Correct me if I am off base here. If the HP-38 has to be down loaded below available data to work would it be logical to use a slower powder like HS-6? Is this the correct direction?

Runfiverun - after reading your post I took a close look at my chamber and found something I had never noticed before. The throat is not square to the bore, I have rifling almost all the way to the chamber except at the 5 and 6 O'Clockclock position where the rifling starts farther down the bore. Just eyeballing the barrel from the chamber you can see that the throat is not concentric to the bore I don't know it this is common.

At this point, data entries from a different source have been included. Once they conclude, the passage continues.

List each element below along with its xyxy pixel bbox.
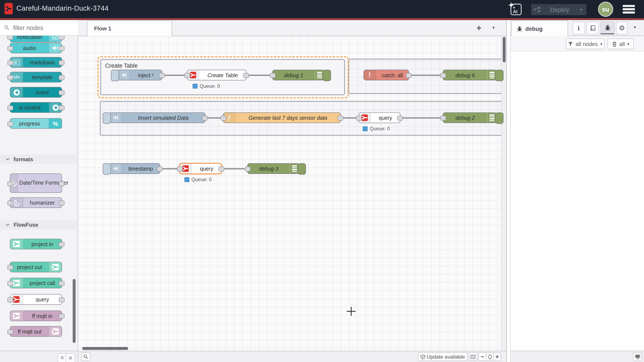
- palette-search[interactable]: [0, 20, 78, 35]
- palette-node-ui-control[interactable]: ui control: [10, 102, 62, 113]
- node-inject-1[interactable]: inject ¹: [118, 70, 162, 80]
- input-port[interactable]: [245, 167, 250, 172]
- flow-canvas[interactable]: Create Table inject ¹ Create Table: [78, 36, 506, 351]
- flow-list-caret-icon[interactable]: ▾: [492, 25, 495, 30]
- palette-node-project-call[interactable]: project call: [10, 278, 62, 288]
- add-flow-button[interactable]: +: [476, 23, 482, 33]
- input-port[interactable]: [8, 60, 13, 65]
- node-debug-6[interactable]: debug 6: [443, 70, 497, 80]
- inject-button[interactable]: [103, 112, 111, 124]
- palette-node-humanizer[interactable]: humanizer: [10, 197, 62, 208]
- input-port[interactable]: [221, 116, 226, 121]
- palette-scroll-area[interactable]: notification audio M↓ markdown </> templ…: [0, 36, 78, 351]
- palette-node-progress[interactable]: progress %: [10, 118, 62, 129]
- search-input[interactable]: [12, 24, 72, 32]
- sidebar-tab-info[interactable]: i: [572, 22, 585, 34]
- debug-toggle-button[interactable]: [298, 163, 306, 175]
- node-generate-sensor-data[interactable]: ƒ Generate last 7 days sensor data: [223, 112, 341, 123]
- output-port[interactable]: [59, 200, 64, 205]
- node-debug-2[interactable]: debug 2: [443, 112, 497, 123]
- zoom-reset-button[interactable]: [486, 353, 494, 361]
- sidebar-menu-caret-icon[interactable]: ▾: [634, 25, 636, 30]
- inject-button[interactable]: [111, 70, 119, 81]
- canvas-vscrollbar-thumb[interactable]: [503, 37, 506, 62]
- output-port[interactable]: [59, 36, 64, 40]
- output-port[interactable]: [202, 116, 208, 121]
- input-port[interactable]: [8, 46, 13, 51]
- wire[interactable]: [162, 75, 188, 76]
- output-port[interactable]: [59, 106, 64, 110]
- canvas-vscrollbar[interactable]: [501, 36, 506, 351]
- output-port[interactable]: [59, 60, 64, 65]
- palette-node-query[interactable]: query: [10, 294, 62, 305]
- output-port[interactable]: [59, 297, 64, 302]
- output-port[interactable]: [59, 46, 64, 51]
- node-timestamp[interactable]: timestamp: [109, 163, 160, 174]
- palette-scrollbar[interactable]: [72, 279, 76, 343]
- zoom-out-button[interactable]: −: [478, 353, 486, 361]
- wire[interactable]: [400, 117, 444, 119]
- debug-toggle-button[interactable]: [495, 70, 504, 81]
- input-port[interactable]: [440, 73, 446, 78]
- palette-node-notification[interactable]: notification: [10, 36, 62, 42]
- debug-toggle-button[interactable]: [495, 112, 504, 124]
- output-port[interactable]: [59, 281, 64, 286]
- palette-node-ff-mqtt-out[interactable]: ff mqtt out: [10, 326, 62, 337]
- expand-sidebar-button[interactable]: [633, 353, 642, 361]
- palette-node-project-out[interactable]: project out: [10, 262, 62, 272]
- sidebar-resize-gutter[interactable]: [506, 20, 510, 362]
- sidebar-tab-debug[interactable]: debug: [511, 20, 568, 36]
- user-avatar[interactable]: su: [598, 2, 613, 17]
- output-port[interactable]: [218, 167, 224, 172]
- input-port[interactable]: [8, 106, 13, 110]
- output-port[interactable]: [59, 75, 64, 80]
- inject-button[interactable]: [103, 163, 111, 175]
- wire[interactable]: [409, 75, 444, 76]
- node-query-2[interactable]: query: [359, 112, 400, 123]
- output-port[interactable]: [397, 116, 403, 121]
- canvas-search-button[interactable]: [81, 353, 90, 361]
- input-port[interactable]: [270, 73, 276, 78]
- sidebar-tab-help[interactable]: [586, 22, 599, 34]
- palette-node-project-in[interactable]: project in: [10, 239, 62, 249]
- node-insert-simulated-data[interactable]: Insert simulated Data: [109, 112, 205, 123]
- input-port[interactable]: [8, 181, 13, 186]
- node-debug-3[interactable]: debug 3: [247, 163, 300, 174]
- debug-filter-button[interactable]: all nodes ▾: [566, 38, 604, 49]
- debug-clear-button[interactable]: all ▾: [607, 38, 634, 49]
- output-port[interactable]: [59, 242, 64, 247]
- palette-section-flowfuse[interactable]: FlowFuse: [0, 220, 78, 229]
- input-port[interactable]: [184, 73, 190, 78]
- deploy-caret-icon[interactable]: ▾: [576, 7, 586, 12]
- input-port[interactable]: [440, 116, 446, 121]
- wire[interactable]: [246, 75, 273, 76]
- debug-toggle-button[interactable]: [323, 70, 331, 81]
- minimap-button[interactable]: [468, 353, 477, 361]
- input-port[interactable]: [8, 200, 13, 205]
- output-port[interactable]: [338, 116, 343, 121]
- input-port[interactable]: [8, 297, 13, 302]
- palette-node-datetime-formatter[interactable]: Date/Time Formatter: [10, 174, 62, 193]
- node-create-table[interactable]: Create Table: [187, 70, 246, 80]
- output-port[interactable]: [59, 181, 64, 186]
- input-port[interactable]: [8, 75, 13, 80]
- output-port[interactable]: [59, 90, 64, 95]
- canvas-hscrollbar-thumb[interactable]: [82, 347, 128, 350]
- node-query-selected[interactable]: query: [179, 163, 222, 175]
- palette-section-formats[interactable]: formats: [0, 155, 78, 164]
- palette-node-ff-mqtt-in[interactable]: ff mqtt in: [10, 311, 62, 321]
- deploy-button[interactable]: Deploy ▾: [531, 4, 586, 15]
- sidebar-tab-config[interactable]: ⚙: [616, 22, 628, 34]
- output-port[interactable]: [59, 314, 64, 319]
- main-menu-icon[interactable]: [623, 5, 635, 13]
- sidebar-tab-debug-icon[interactable]: [600, 22, 614, 34]
- palette-node-markdown[interactable]: M↓ markdown: [10, 57, 62, 68]
- zoom-in-button[interactable]: +: [493, 353, 501, 361]
- input-port[interactable]: [8, 265, 13, 270]
- input-port[interactable]: [8, 121, 13, 126]
- output-port[interactable]: [406, 73, 412, 78]
- node-debug-1[interactable]: debug 1: [272, 70, 324, 80]
- input-port[interactable]: [8, 330, 13, 334]
- tab-flow-1[interactable]: Flow 1: [87, 20, 172, 36]
- update-available-button[interactable]: Update available: [418, 353, 467, 361]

Thank you for all for the input and help. I have learned so much and everyone here kept me in a positive mindset which really helps solve problems.

Landers

runfiverun
04-02-2013, 11:26 AM
no i'd think that is a flaw.
changing to a bit slower powder like unique can help gain some velocity back

MtGun44
04-02-2013, 05:13 PM
What gun it this? If the throat is obviously very asymmetric, I would consider sending the barrel (alone)
back to the maker - unless they want to fit a new one rather than just replace, some are not considered
drop in parts. Some makers, like Ruger are amazing at working with customers, others - not so much.

Bill

landers
04-02-2013, 08:43 PM
What gun it this? If the throat is obviously very asymmetric, I would consider sending the barrel (alone)
back to the maker - unless they want to fit a new one rather than just replace, some are not considered
drop in parts. Some makers, like Ruger are amazing at working with customers, others - not so much.

Bill

Bill the gun is a EAA witness, I almost hate to send the barrel back because it inherently has been a very accurate pistol. This is one reason I was having fits with this new cast HP bullet, the pistol has always been a good test bed. The Ruger SR9 throat seem to be fine through visual inspection but is actually less accurate than the EEA.

runfiverun - thanks for the input, I will start hitting the shops, all two of them, for a slower powder and try it.